Market Field Farm near Colchester, whilst not an allotment, is establishing a project on a five-and-a-half-acre site to give young people with disabilities the chance to develop skills and receive training in a real working environment and create paid employment as well as volunteering opportunities.

It is an innovative project that has received support from ECF with a grant of £5,471 given from the Alan and Fay Cherry Fund and Austin Hicks Charitable Fund.  The project is being developed by Market Field School which is based in Elmstead Market and helps young people with special educational needs and learning difficulties gain valuable skills experience so they can secure paid employment in the future.

Whilst the creation of the farm takes shape, the organisation provides a conservation enterprise, Market Field Grows (MFG), which collaborates with the Tree Council, Colchester City Council, Essex County Council and the Big Green Internet to provide teams dedicated to planting trees on a massive scale across north east Essex.  They also work with local farmers on rewilding projects, which focus on encouraging a diverse range of wildlife.

Chloe Jennings, Director of Operations for Hope Learning Community and Market Field Farm said: “Currently only 5.1% people with learning disabilities will secure paid employment during their lifetime.

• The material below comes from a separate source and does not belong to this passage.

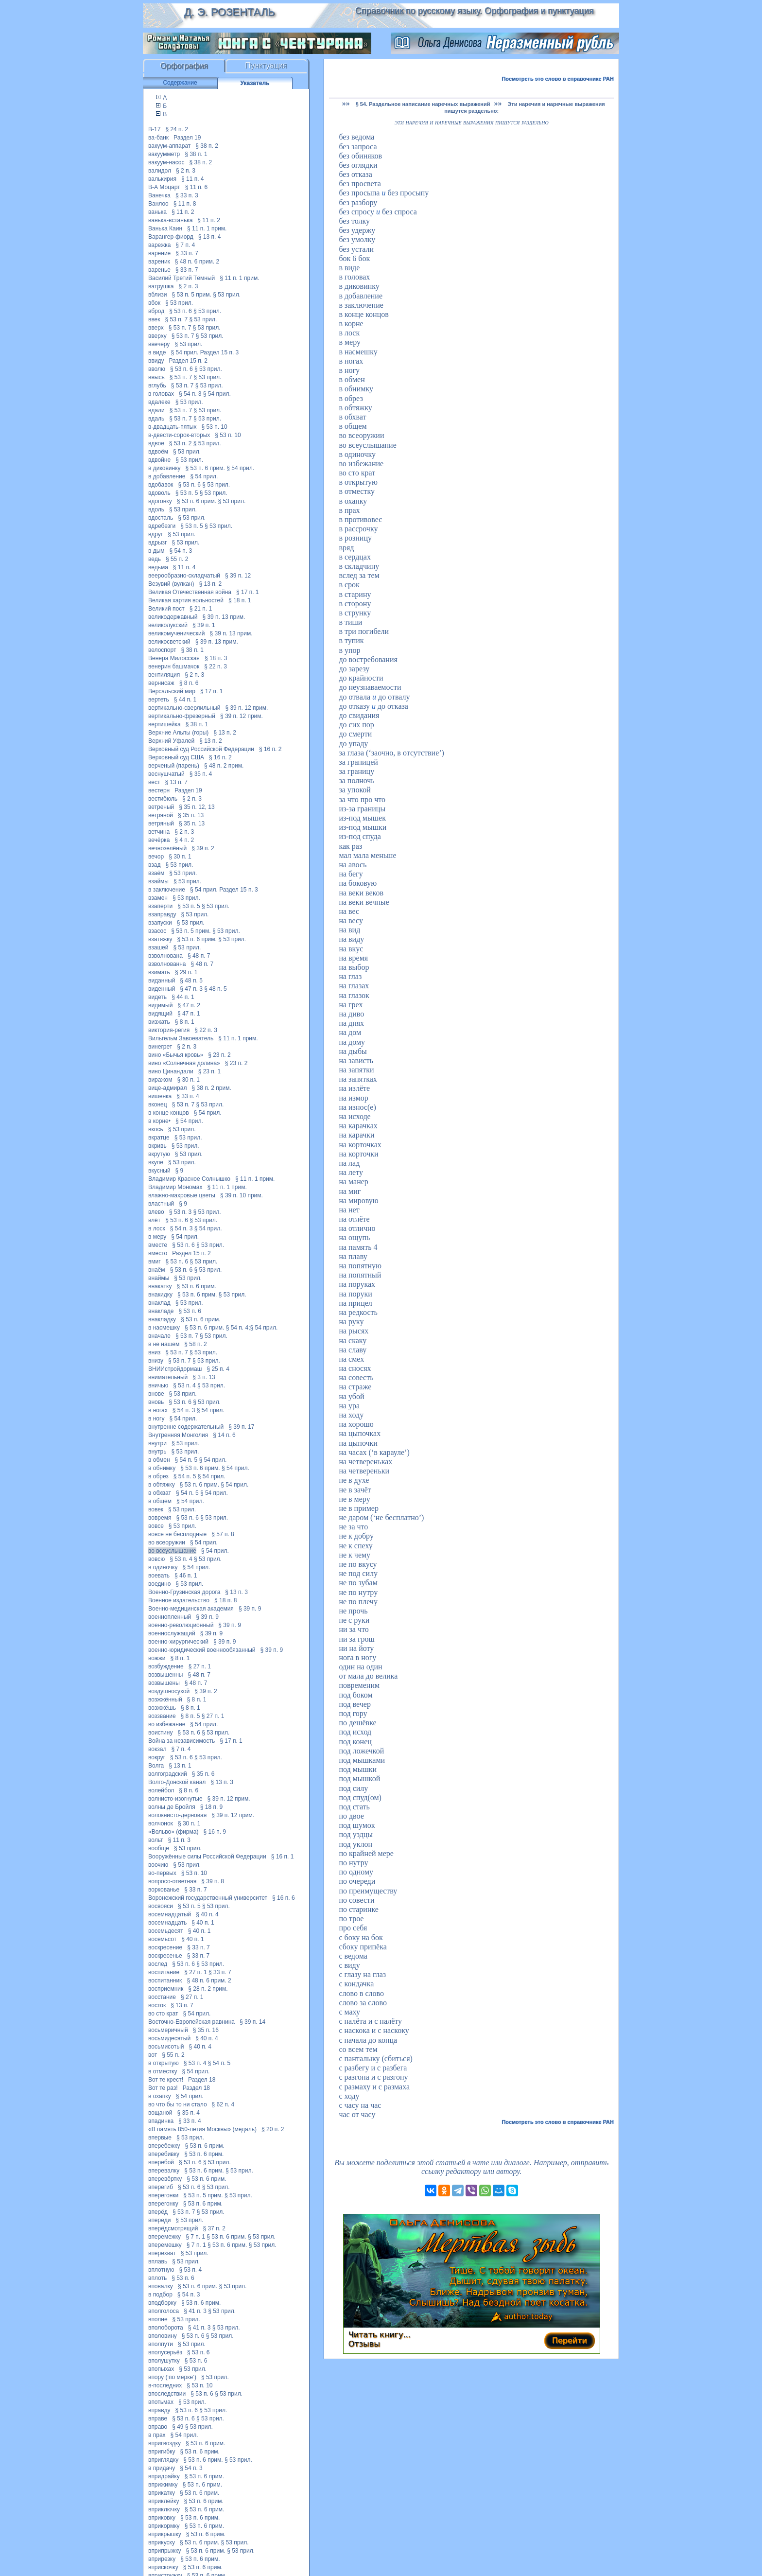  Describe the element at coordinates (216, 658) in the screenshot. I see `§ 18 п. 3` at that location.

We are committed and determined to challenge and change this and believe that Market Field Farm and Market Field Grows both have the potential to do it.

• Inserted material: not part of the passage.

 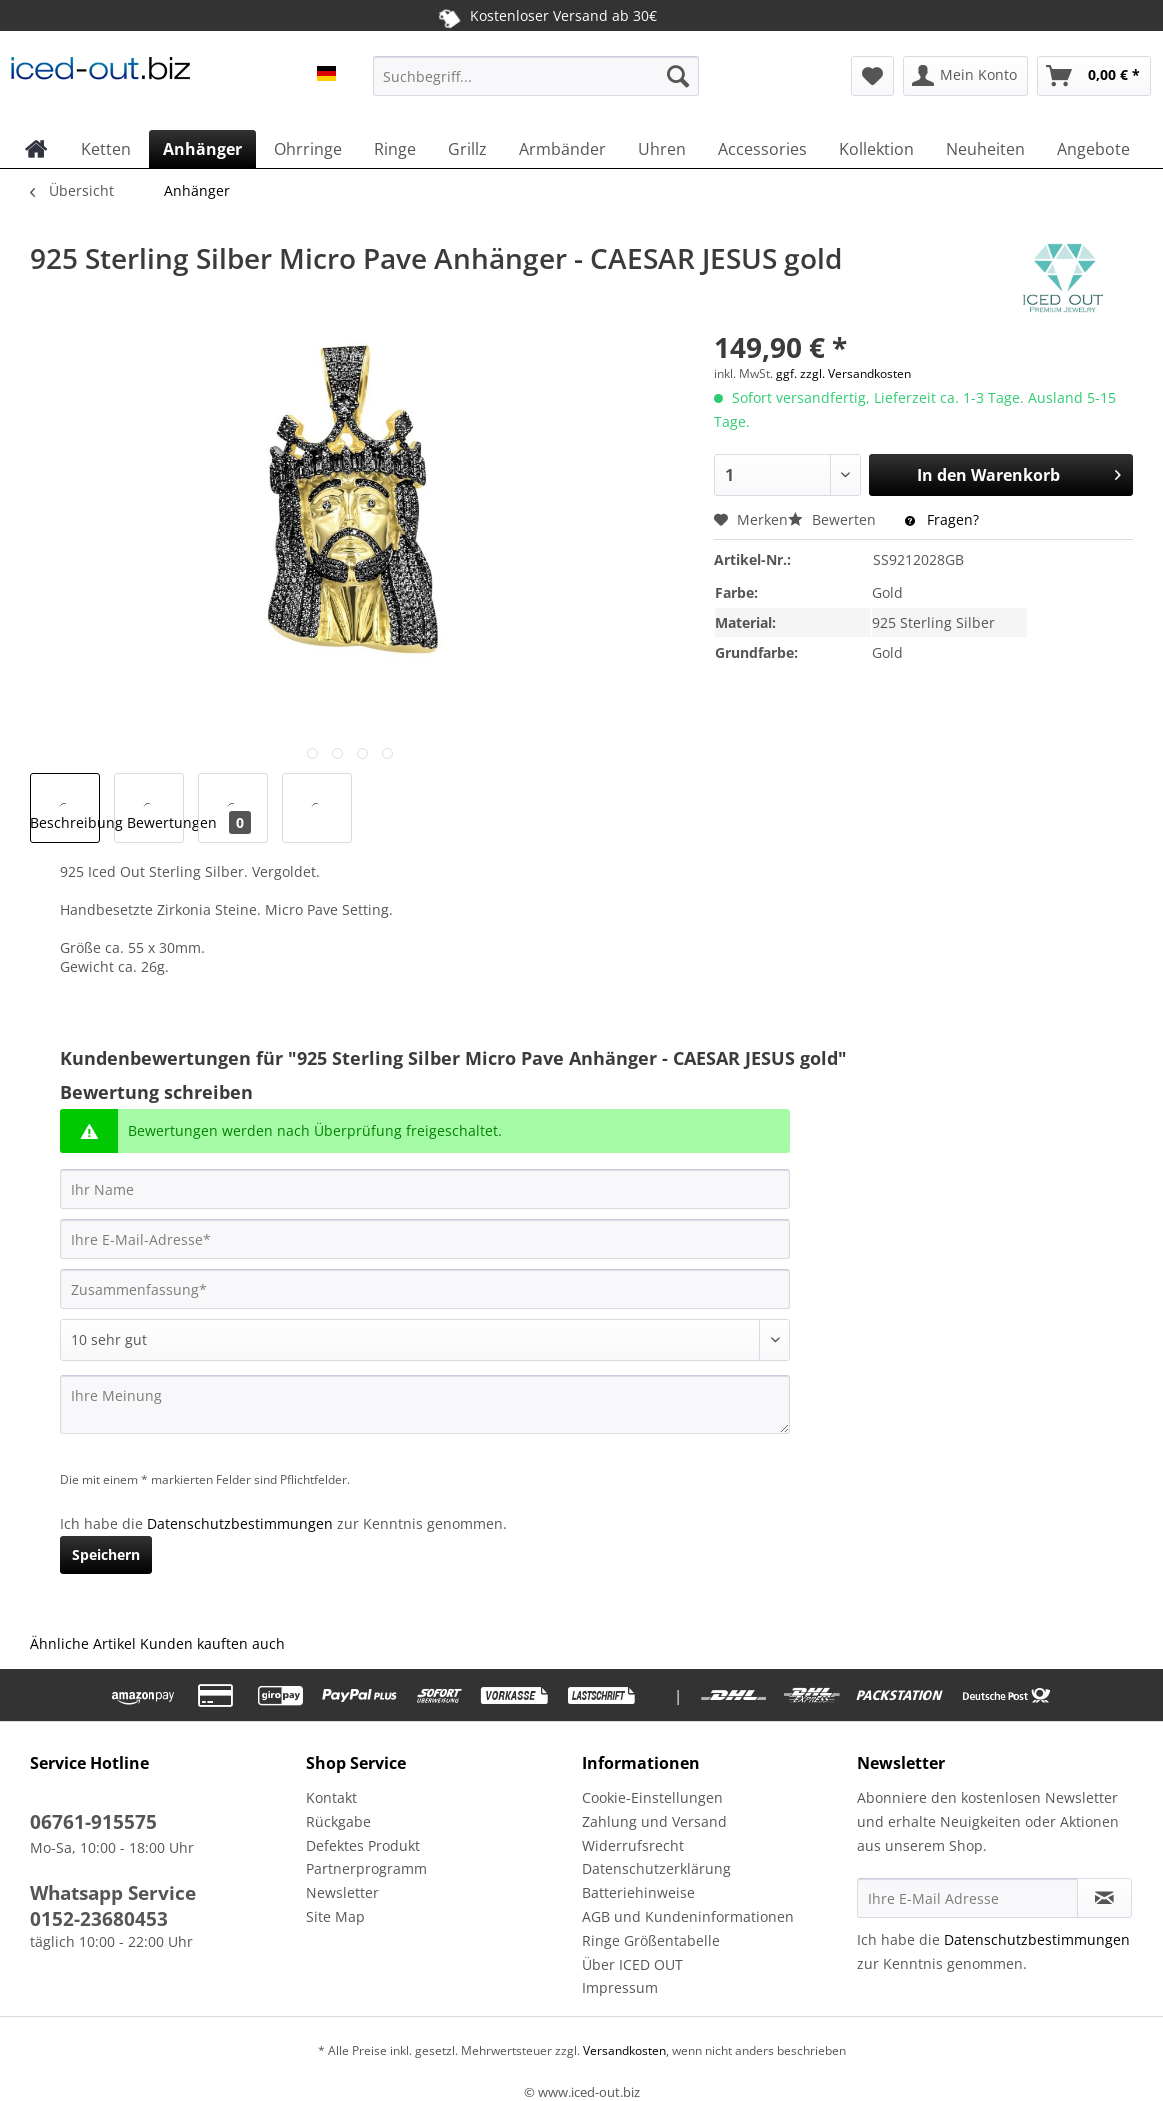 I want to click on 0152-23680453, so click(x=99, y=1919).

“The team looked at what was required in the region and the vision for Market Field Farm and Market Field Grows were developed. As we head into our third year, we now employ 10 young people and two team leaders and plans for Market Field Farm are fully formed.

“The young people we support enjoy being outdoors, whatever the weather, going to work and feeling independent.  It helps them further build their confidence to gain valuable experience of the workplace and develop as individuals, learning to socialise and interact with other people.  All of this will support them positively for the future.”

The grant from ECF will enable Market Field Farm to buy more equipment and continue providing more consistent work for the young people involved.

Allotment Facts

  • There are an estimated 330,000 allotments across the UK.
  • The average waiting time for an allotment is six to 18 months and there are around 90,000 on waiting lists for an allotment.
  • Allotments can vary in size but the most common is ten rods or poles, which is an old Anglo-Saxon measurement roughly equal to 250 square metres.
  • The traditional date when rent is due on an allotment is St Michaelmas day, 29 September.
  • Under the 1950 Allotment Act, the keeping of hens and rabbits is permitted so long as they are for the tenant’s own use and not for business or profit.
  • There’s a national society dedicated to allotments. Find out more at The National Allotment Society: nsalg.org.uk
  • National Allotments Week 2024 runs August 12-18.